I write a lot about loneliness. Maybe a surprising amount given I’m married, I have a supportive family who I enjoy visiting, and I spend part of each day with other people whether that’s teaching classes or taking classes or leading tours or running with a running group or grabbing coffee with a friend.
I am not without people I care about and people who care about me. Yet, I can’t shake the nagging feeling that something is not right in my friendship world. And I think 90s and 00s sitcom television is to blame.
Because it’s the most obvious example, let’s consider Friends and the model of friendship it presents. Six people, three men and three women, form a tight circle. They know everything about each other, they’re there for each other no matter what, and they spend an inordinate amount of time gathered at a coffee shop.

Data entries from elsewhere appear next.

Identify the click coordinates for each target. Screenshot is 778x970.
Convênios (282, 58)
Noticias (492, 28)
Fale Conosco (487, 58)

The friendships that I have don’t fit this model. The people I feel closest too don’t necessarily know each other, and there’s no central place where I gather with them. My interactions are more one off or tied to a specific activity like a class or a show. They’re friendships of convenience to a certain extent, but does that necessarily make them less deep or worthwhile than the type of friendships portrayed on sitcoms?
I’ve spent time in my adult life deconstructing potentially harmful expectations around romance that I internalized as a child watching fairy tale movies about Prince Charming and dreaming of happily ever after. But until now, I haven’t given much thought as to how the models of friendship I was presented might have been unrealistic.
When the friends on Friends have parties, the other people who show up are for the most part completely unfamiliar to the audience–background extras who chit chat. Given the nature of most of my relationships, these are the characters that I identify most with. Up until now, I’ve considered this a shortcoming, an indication that I don’t really have friends. But I do have friendships, they just don’t look the way I expected them to when I was young.